# Possible New Features



## Scott Greczkowski (Mar 21, 2002)

As you know we have added a new Tetris game for a way for our members to take a break and have some fun!

I also have the following games available for install if you the members are interested.

Snipers - A great first-person-shooter game with great graphics. 
Spaceship - Spaceship Shootemup! Nice graphics. 
Minesweeper - the classic Windows game!
5Stones - a classic Chinese board game.
Samurai Warrior - a fighting game that's quite high quality.
Flash Pacman - the classic!
Frogger - another classic!
Galactic Warrior - a Space Invaders-like game.
Pong - this is a very basic version! 

All games are in shockwave flash format. Please let me know if your interested in any or all of them. While we are a DBS site I feel it is sometimes nice to kick back and have fun and what better place to do it then on your favorite DBS site. 
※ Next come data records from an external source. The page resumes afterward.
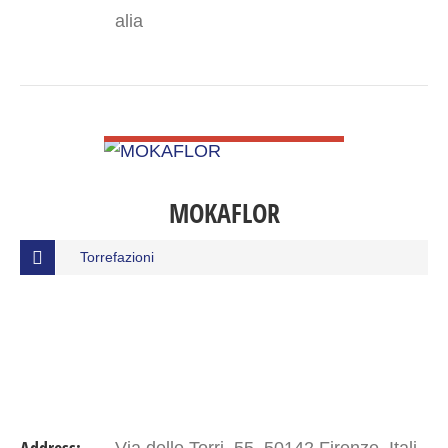
alia
VIEW DETAIL
MOKAFLOR
Torrefazioni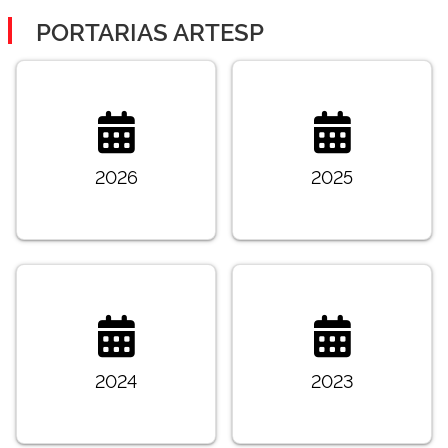
PORTARIAS ARTESP
2026
2025
2024
2023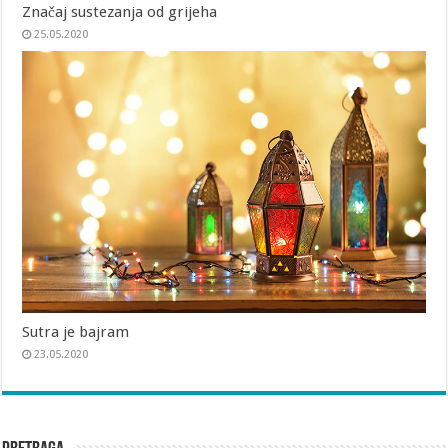
Značaj sustezanja od grijeha
25.05.2020
Sutra je bajram
23.05.2020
Annother addition I am looking to make is (and would like your input on if you think I should make them or not.)

Search the Internet from within DBSTalk.COM! 
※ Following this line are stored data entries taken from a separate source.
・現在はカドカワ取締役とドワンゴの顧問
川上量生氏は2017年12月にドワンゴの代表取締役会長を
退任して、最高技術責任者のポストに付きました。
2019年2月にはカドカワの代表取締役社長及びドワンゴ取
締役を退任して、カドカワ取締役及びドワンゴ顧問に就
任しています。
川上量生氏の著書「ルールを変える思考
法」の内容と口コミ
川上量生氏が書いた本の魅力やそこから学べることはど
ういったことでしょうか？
Now from within DBSTalk.COM you can search your favorite search engine (google, yahoo, alta vista, excite & lycos). I have seen a few board install this add on and the users have loved it.

You input is welcomed!


----------



## MarkA (Mar 23, 2002)

My votes go to (in this order):

PacMan
Frogger
Minesweeper
Pong
5Stones

As for the internet, I think that it's an okay idea from the home page, but that it shouldn't be available on every page (too distracting from the content of the page, IMHO). Very nice site! Good job on all the new features!


----------



## Steve Mehs (Mar 21, 2002)

Cool!
Heres the games I wouldnt mind having-
Snipers
Spaceship
Galactic Warrior 
Samurai Warrior


----------



## Neil Derryberry (Mar 23, 2002)

I'm with Steve...


----------



## Jacob S (Apr 14, 2002)

Or we could have a huge links page that has a link of games on the internet that are for free. Everyone could contribute of the game sites that they know of. I know of a site where you can play monopoly, sorry, and other Parker Brothers games for free against other players on the internet. That is just an example.


----------



## MarkA (Mar 23, 2002)

I've been looking at some of the Shockwave (not to be confused with Flash) games available, and some of them look REALLY great. I'm downloading the Shockwave Player right now. All these years after it's release (and I even own Macromedia Flash...) it's about time to stop being lazy


----------



## Scott Greczkowski (Mar 21, 2002)

Ok I added some games.

Here is what I have added. I will make a special Arcade Page later where you can find the below games. (Plus of course Tetris.)

Snipers 
Spaceship 
Minesweeper 
Samurai Warrior 
Flash PacMan 
Frogger 
Galactic Warrior 
Classic PONG

Please note I did not write these games, if there are bugs in the games there there is nothing I can do. I have tested these games on IE and Netscape and they seem to all work.

Have fun!


----------



## Steve Mehs (Mar 21, 2002)

Wow Snipers is really cool, but I need a lot of practice 
Spaceships is like a really advanced verson of a game I used to play called Zapper. I'm adicted


----------



## Scott Greczkowski (Mar 21, 2002)

Thanks Steve, I like Frogger and PacMan myself. 

I also put in the Internet Search Feature. Currently it is on the top of our main forum page. However after a few days of getting people hooked on it I plan on moving it to somewhere else on the screen.


----------



## Steve Mehs (Mar 21, 2002)

I like it on the botton better, like at AVS and TiVo


----------



## Scott Greczkowski (Mar 21, 2002)

Yeah, that where it will probably be moved to.


----------



## Chris Blount (Jun 22, 2001)

It's been moved to the bottom. I also moved it to the bottom on the search screen because it's easy to confuse the DBSTalk search with the internet search.


----------



## Scott Greczkowski (Mar 21, 2002)

Thanks Chris, I was planning on moving it yesterday but I had to leave quickly.  

(Don't you just hate it when you are interupted in the middle of something.)


----------